In the past fifty years, mother and child care in many parts of the world has
developed to a high standard, and maternal and perinatal mortality figures have
declined dramatically. As complications of illegal abortions, infections and death
from postpartum haemorrhage are rarely seen these days in developed countries,
hypertensive disorders of pregnancy and their complications now rank as the major
cause of maternal mortality in this part of the world. In addition, hypertensive
disorders of pregnancy are strongly associated with fetal growth restriction and
prematurity, contributing largely to perinatal morbidity and mortality.

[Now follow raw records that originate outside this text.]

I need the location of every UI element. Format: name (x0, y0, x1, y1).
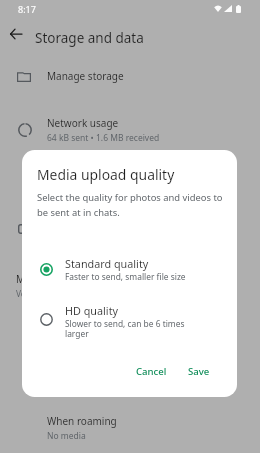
staticText: Faster to send, smaller file size (65, 271, 186, 282)
staticText: Network usage (47, 116, 119, 130)
staticText: No media (47, 430, 86, 442)
staticText: Save (188, 365, 210, 378)
button[interactable]: Save (183, 360, 215, 383)
staticText: Voice messages (16, 288, 79, 299)
button[interactable]: Network usage (0, 114, 260, 146)
staticText: Slower to send, can be 6 times larger (65, 318, 185, 339)
staticText: 8:17 (18, 3, 36, 15)
staticText: Media upload quality (16, 272, 115, 286)
staticText: Cancel (136, 365, 167, 378)
button[interactable]: Back (4, 22, 28, 46)
staticText: Storage and data (35, 29, 144, 47)
staticText: Manage storage (47, 69, 124, 83)
button[interactable]: Manage storage (0, 62, 260, 90)
staticText: When roaming (47, 414, 117, 428)
staticText: Standard quality (65, 256, 149, 271)
staticText: Select the quality for photos and videos… (37, 191, 223, 219)
button[interactable]: Cancel (131, 360, 172, 383)
button[interactable]: HD quality (22, 302, 237, 342)
button[interactable] (0, 216, 260, 242)
button[interactable]: Standard quality (22, 252, 237, 286)
staticText: HD quality (65, 303, 119, 318)
staticText: Media upload quality (37, 165, 175, 184)
staticText: 64 kB sent • 1.6 MB received (47, 132, 160, 144)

Over the past decades, our understanding of this unique clinical syndrome has
changed dramatically. In the past, hypertension was seen as the hallmark of the
clinical picture. All other clinical features were considered as merely secondary to
increased arterial pressure. Today, our view of hypertensive disorders of pregnancy
is of a systemic disease characterised by widespread endothelial damage which
originates from the uteroplacental circulation but ultimately involves a variety of
other organs such as the kidney, liver and brain.
Despite the progress made in the past decades, the pathophysiology remains largely
elusive. Maladaptation of the vasculature of the uteroplacental unit due to impaired
trophoblast invasion has often been implicated as the main causal factor, and this
view is now widely accepted. Based on this theory, it should be possible to predict
which pregnancies are at risk of developing hypertensive disorders of pregnancy by
using Doppler ultrasonography to analyse the uteroplacental circulation in the
second trimester. However, Doppler screening studies which have been conducted
in the past with this objective show variable and often disappointing results.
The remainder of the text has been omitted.